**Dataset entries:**
↓

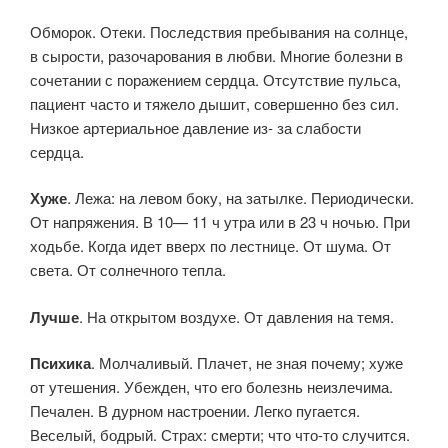
Обморок. Отеки. Последствия пребывания на солнце,
в сырости, разочарования в любви. Многие болезни в
сочетании с поражением сердца. Отсутствие пульса,
пациент часто и тяжело дышит, совершенно без сил.
Низкое артериальное давление из- за слабости
сердца.
Хуже
. Лежа: на левом боку, на затылке. Периодически.
От напряжения. В 10— 11 ч утра или в 23 ч ночью. При
ходьбе. Когда идет вверх по лестнице. От шума. От
света. От солнечного тепла.
Лучше
. На открытом воздухе. От давления на темя.
Психика
. Молчаливый. Плачет, не зная почему; хуже
от утешения. Убежден, что его болезнь неизлечима.
Печален. В дурном настроении. Легко пугается.
Веселый, бодрый. Страх: смерти; что что-то случится.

↑

Keep only the lines from the line with "света. От солнечного тепла." to the end of the records above, and repeat them exactly.

**Solved exercise:**
света. От солнечного тепла.
Лучше
. На открытом воздухе. От давления на темя.
Психика
. Молчаливый. Плачет, не зная почему; хуже
от утешения. Убежден, что его болезнь неизлечима.
Печален. В дурном настроении. Легко пугается.
Веселый, бодрый. Страх: смерти; что что-то случится.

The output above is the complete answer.